Die Antragsformulare finden Sie auf www.pfd-lk-bautzen.de  unter der Kategorie „Aktions- und Initiativfonds“

 

2. Schritte: Vom Ende her (mit-)denken

Hinweis: Bitte lesen Sie auch die bereitgestellten Infos zur Leitlinie des Programmes durch.

Als hilfreich hat sich auch immer bewährt, sich frühzeitig die Abrechnungsformalien und die Hinweisblätter zum Thema Öffentlichkeitsarbeit anzuschauen! Somit sind Sie bereits bei der Planung auf der sicheren Seite und vergessen nichts, was sie später benötigen.

Alle notwendigen Dokumente finden Sie unter der Kategorie „Aktions- und Initiativfonds“ -> Downloadbereich

 

3. Schritt: Wo muss der Antrag hingeschickt werden?

Sie können das Antragsformular am Computer ausfüllen.

Egal ob komplett oder noch mit Fragen versehen, senden Sie den Antrag (ohne Unterschrift) an die Fach- und Koordinierungsstelle per Mail unter info@pfd-lk-bautzen.de

 

Die Koordinierungs- und Fachstelle hat die Aufgabe darauf zu achten , dass die Vorgaben des Bundesprogrammes beachtet werden.

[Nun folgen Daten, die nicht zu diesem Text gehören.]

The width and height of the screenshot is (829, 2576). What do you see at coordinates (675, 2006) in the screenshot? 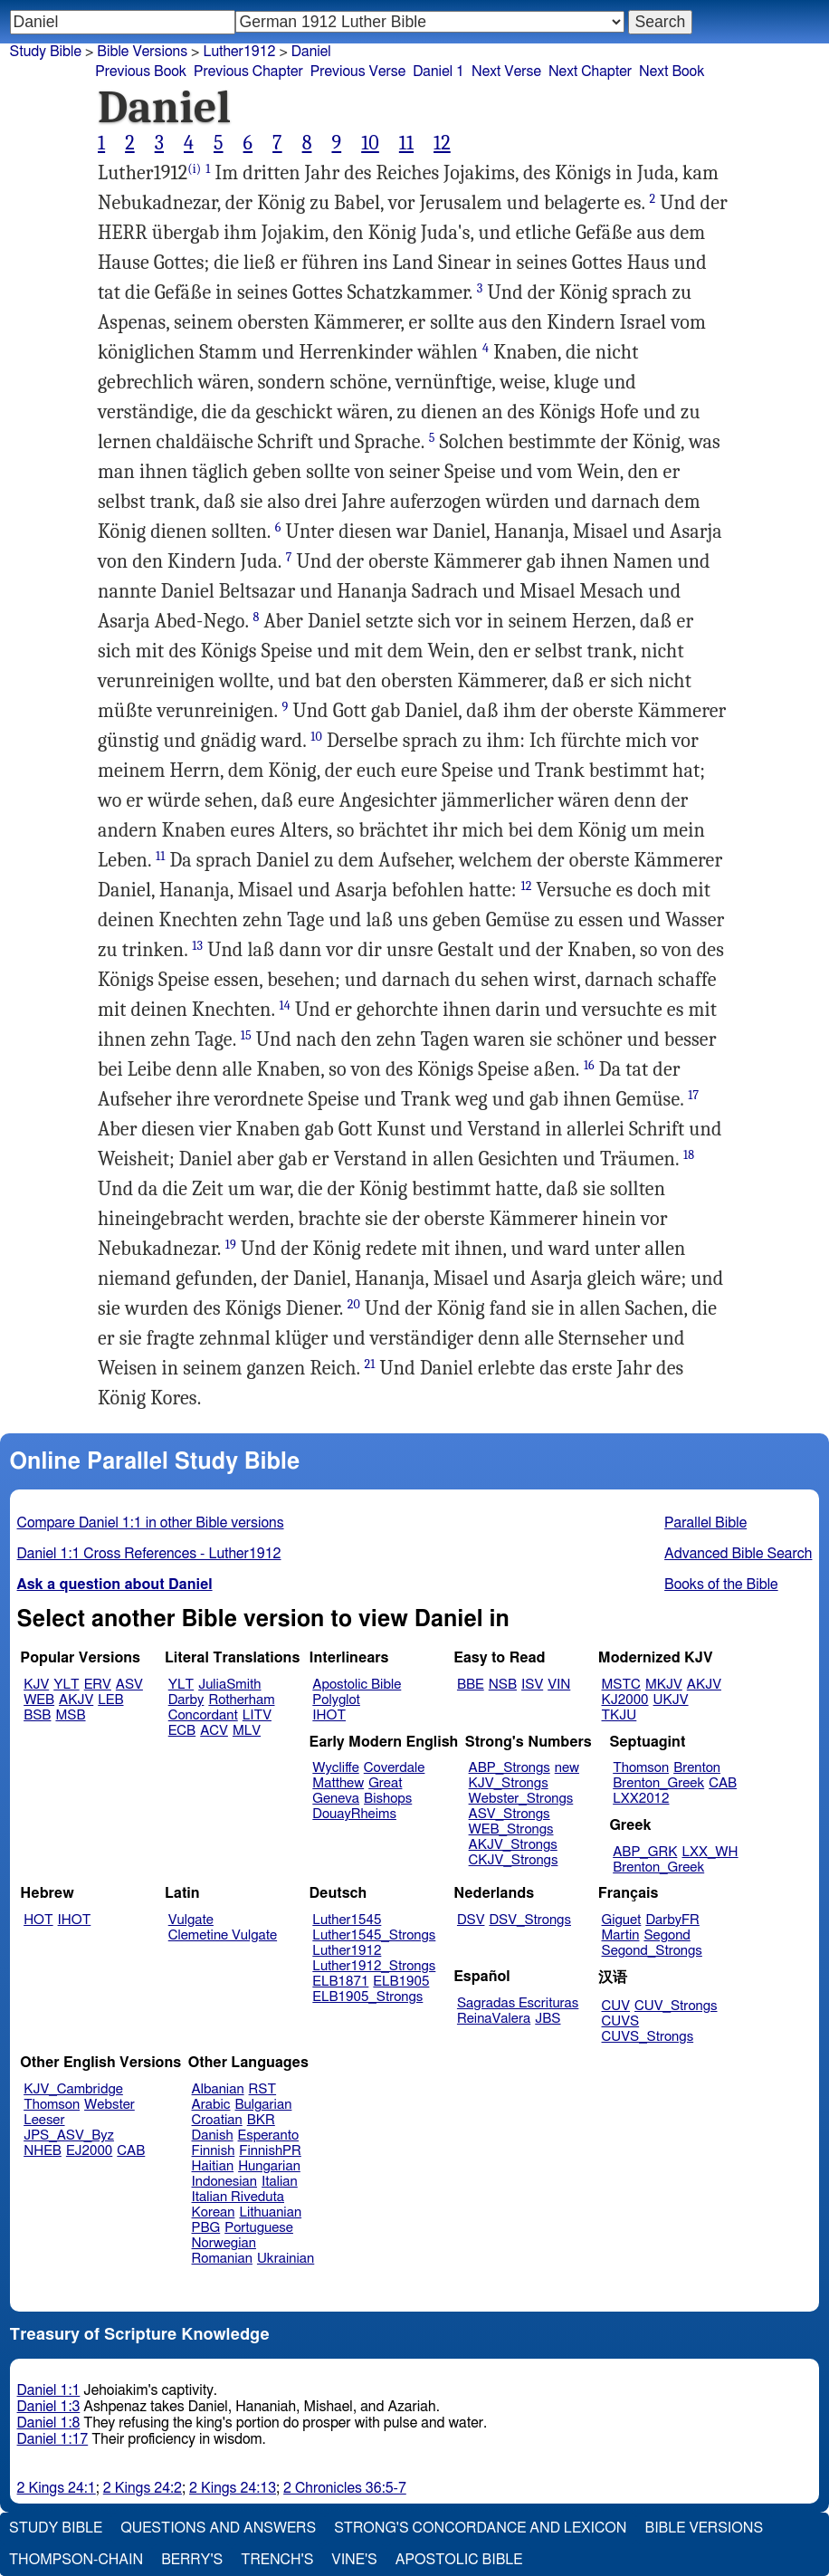 I see `CUV_Strongs` at bounding box center [675, 2006].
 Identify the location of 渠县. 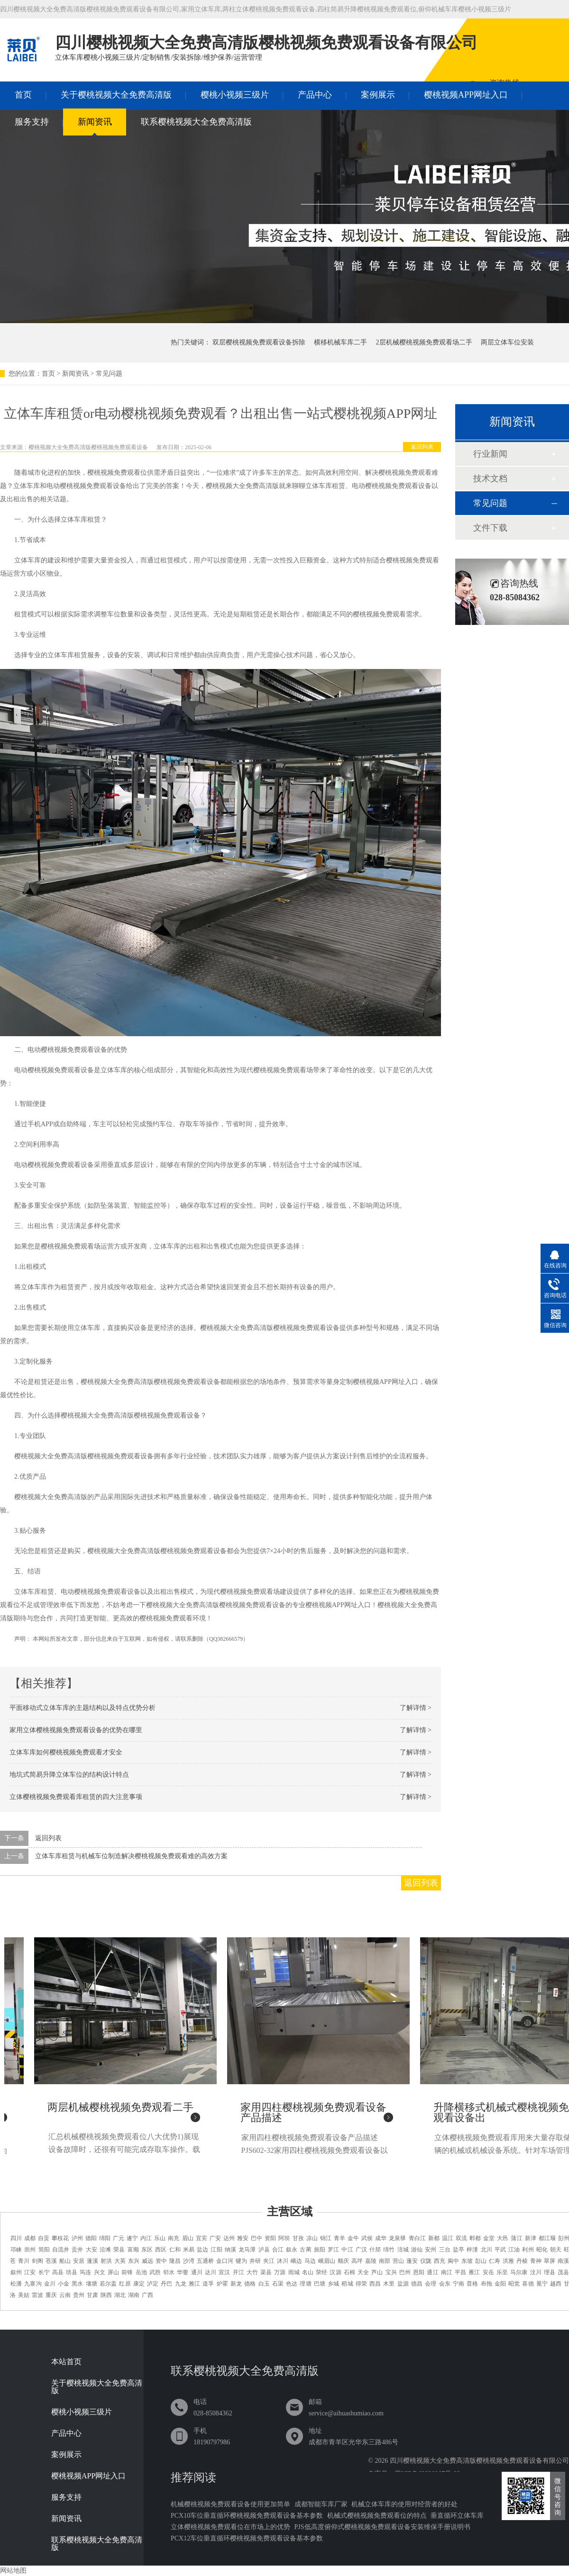 (266, 2272).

Dazu erhalten Sie zu Ihren Anträgen konkrete Rückmeldungen, sollte es Punkte in Ihrem Antrag geben, die Fragen aufwerfen oder nachgebessert werden müssen.

 

Ein unterzeichnetes Exemplar ist erst beim Landratsamt Bautzen einzureichen, wenn der Begleitausschuss entschieden hat, das Projekt zu fördern.

4. Wer entscheidet darüber, ob das beantragte Projekt gefördert wird?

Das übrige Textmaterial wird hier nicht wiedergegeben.